Organic Solar Cells: Challenges and Opportunities for Enhanced Uptake
Organic solar cells have the potential to drastically impact the future of the energy industry by offering a light-weight, flexible, partially transparent, and inexpensive alternative to compliment silicon solar technology. However, solar conversion efficiency and lifetime limitations, both of which are lower than that of silicon solar cells, has limited the commercial success of organic photovoltaics. In order to realize their full potential, the materials used in the active layer of organic solar cells must be improved in order to increase both device efficiency and lifetime. This presentation focuses on the small molecule and polymeric alternatives to costly and degrading fullerene materials, typically used as acceptors in bulk heterojunction organic solar cells.
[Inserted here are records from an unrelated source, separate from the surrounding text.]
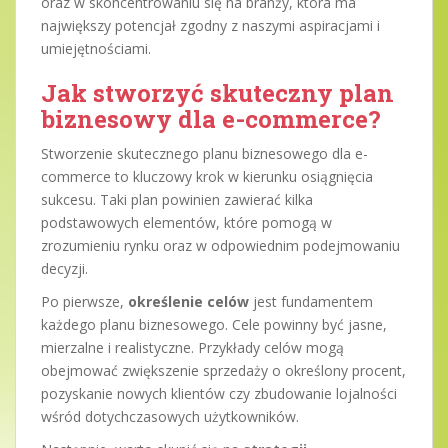
oraz w skoncentrowaniu się na branży, która ma
największy potencjał zgodny z naszymi aspiracjami i
umiejętnościami.
Jak stworzyć skuteczny plan
biznesowy dla e-commerce?
Stworzenie skutecznego planu biznesowego dla e-
commerce to kluczowy krok w kierunku osiągnięcia
sukcesu. Taki plan powinien zawierać kilka
podstawowych elementów, które pomogą w
zrozumieniu rynku oraz w odpowiednim podejmowaniu
decyzji.
Po pierwsze,
określenie celów
jest fundamentem
każdego planu biznesowego. Cele powinny być jasne,
mierzalne i realistyczne. Przykłady celów mogą
obejmować zwiększenie sprzedaży o określony procent,
pozyskanie nowych klientów czy zbudowanie lojalności
wśród dotychczasowych użytkowników.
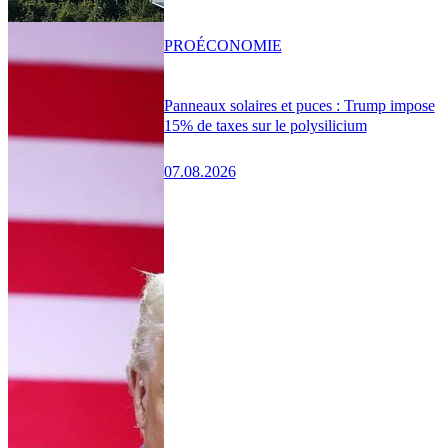
PRO
ÉCONOMIE
Panneaux solaires et puces : Trump impose
15% de taxes sur le polysilicium
07.08.2026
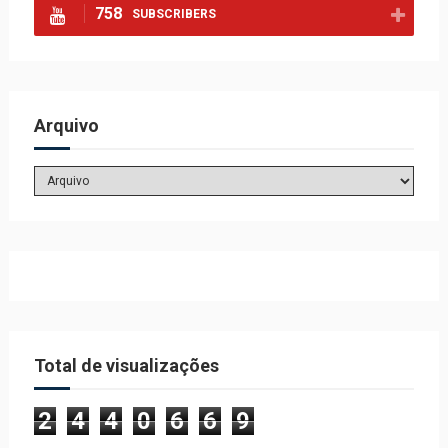
758
SUBSCRIBERS
Arquivo
Total de visualizações
2
4
4
0
6
6
9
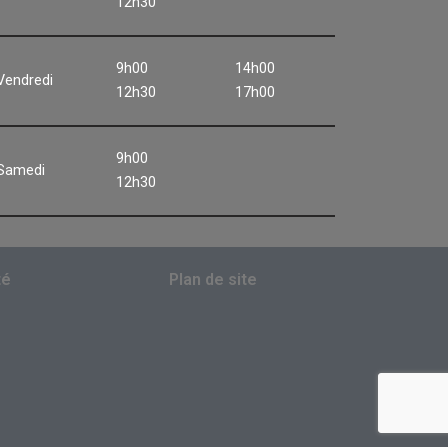
12h30
9h00
14h00
Vendredi
12h30
17h00
9h00
Samedi
12h30
té
Plan de site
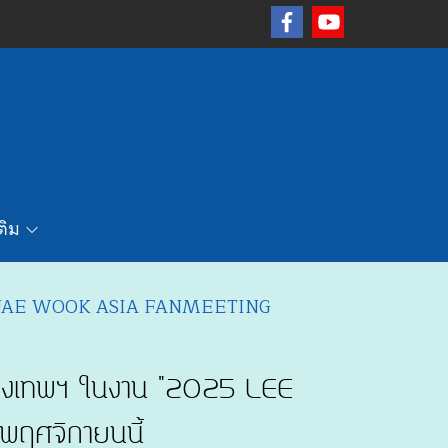
เติม
5 LEE JAE WOOK ASIA FANMEETING
กรุงเทพฯ ในงาน "2025 LEE
ฤศจิกายนนี้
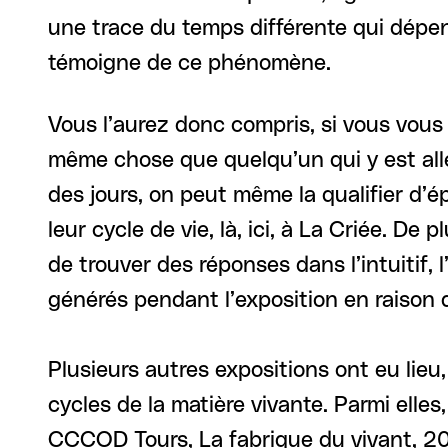
une trace du temps différente qui dépen
témoigne de ce phénomène.
Vous l’aurez donc compris, si vous vous
même chose que quelqu’un qui y est allé 
des jours, on peut même la qualifier d’
leur cycle de vie, là, ici, à La Criée. De
de trouver des réponses dans l’intuitif,
générés pendant l’exposition en raison d
Plusieurs autres expositions ont eu lieu,
cycles de la matière vivante. Parmi elle
CCCOD Tours, La fabrique du vivant, 20.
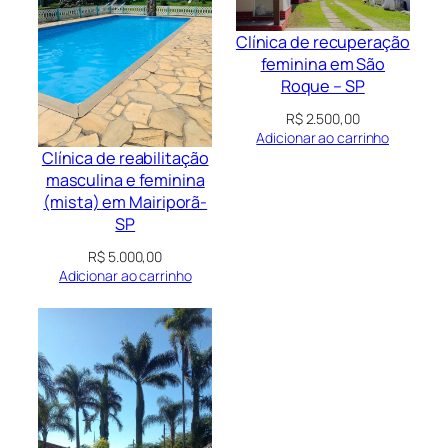
Clínica de recuperação
feminina em São
Roque – SP
R$
2.500,00
Adicionar ao carrinho
Clínica de reabilitação
masculina e feminina
(mista) em Mairiporã-
SP
R$
5.000,00
Adicionar ao carrinho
Naphthalene diimide was chosen as the acceptor unit, for its high performance in polymeric acceptor materials, and various molecular designs and substituents are explored in order to better understand the complex structure-property relationship of non-fullerene acceptors for organic solar cells.
Kira Rundel is currently in the final stages of completing her PhD in Materials Science and Engineering from Monash University under the supervision of Professor Chris McNeill. Her academic work, centered around the advancement of photovoltaic technologies, is driven by her passion for renewable energy and finding solutions to combat climate change. Outside of the university, Kira enjoys volunteering as a presenter on the BZE Science and Solutions radio show and the vibrant Melbourne coffee scene. She grew up in the desert of Southern Arizona, where her interest in solving climate-related problems was sparked at a young age after learning first-hand the severe consequences that drought can have on fragile desert ecosystems.